With the sharp rise in commercial vehicle sales by car dealers, the RMI has produced the following guidelines on the risks of running demonstrator vehicles over 3.5 tonnes.

"It is vital that car dealers understand the implications of selling commercial vehicles over 3.5 tonnes," warned Sue Robinson, RMI franchise director.

"There is an increasing amount of legislation in this area and the penalties for non compliance are severe."

The guidelines on current vehicle legislation and the possible risks of running demonstrator vehicles over 3.5 tonnes for car dealers are:

 

Will a car dealer need an Operators (O) licence for a demonstrator vehicles?

  • NO not if the vehicle is used as a ‘demonstrator vehicle’ for prospective customers.
  • It is the user/operator/person testing the vehicle that MUST have an ‘O’ licence if they intend to carry a load in the demonstrator.

Could a car dealer carry/deliver parts in the demonstrator vehicle with a GVW (gross vehicle weight) over 3.5t?

  • NO the carriage of goods would require an ‘O’ licence.

Would a dealer need to employ a CPC qualified Transport Manager to have a +3.5t GVW demonstrator registered in their name?

  • No not if the vehicle is for demonstration purposes only.
  • Yes you would be required to employ a person who holds a recognised CPC qualification if you used that vehicle to transport goods and parts.

Will dealer sales staff and vehicle technicians be required to have and use a driver card (Tacho card)?

  • NO the European Commission decided the scope of regulation 561/2006 EC should not include goods vehicles where the driver is not involved in the carriage of goods as part of their employment.

This covers:

  1. Drivers employed by vehicle hire companies to collect and deliver empty vehicles or move vehicles between local rental branches,
  2. Sales staff who deliver or demonstrate unladen vehicles
  3. Mechanics that may collect and deliver empty vehicles for repair, road test for fault diagnosis or take empty vehicles for annual test.

Do car dealers need to keep records of staff driving hours in demonstrator vehicles?

  • NO however, many dealers may consider it good practice to keep written records of drivers’ hours or to use the digital tachograph to record driving hours.

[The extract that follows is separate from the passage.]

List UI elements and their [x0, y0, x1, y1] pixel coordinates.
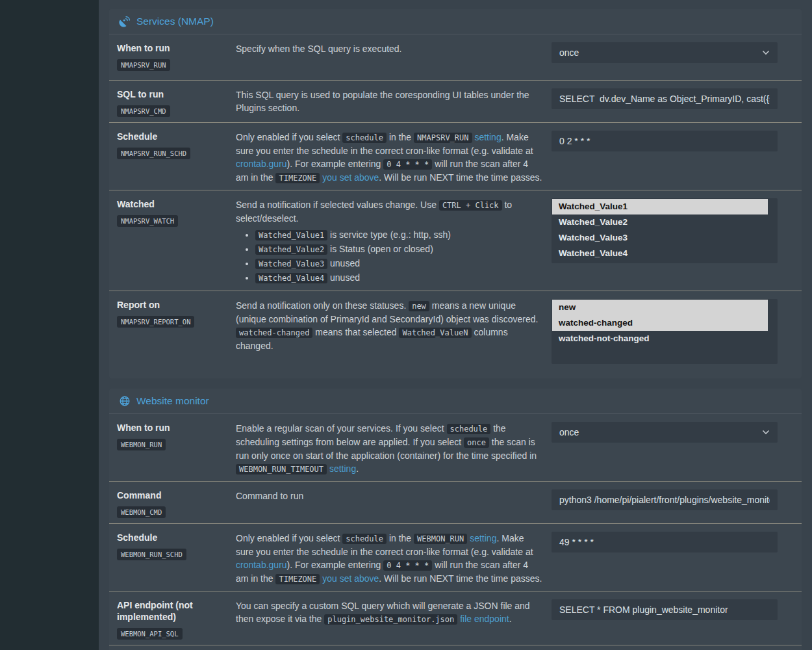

This could be useful in a usage report or if a Traffic Officer/Police were to stop and enquire into the activities of the vehicle.

What dealer staff are qualified to drive commercial vehicles over 3.5tonnes (gross vehicle weight)?

  • All employees who passed their standard car test before 1 January 1997 are qualified to drive commercials up to 7.5t GVW. Dealer staff who have passed after this date will be required to take an additional C1 category driving test to drive vehicles over 3.5t and under 7.5t GVW.

What responsibilities do I have as a dealer when agreeing to loan of a 3.5tonnes demonstrator vehicle to a prospective customer?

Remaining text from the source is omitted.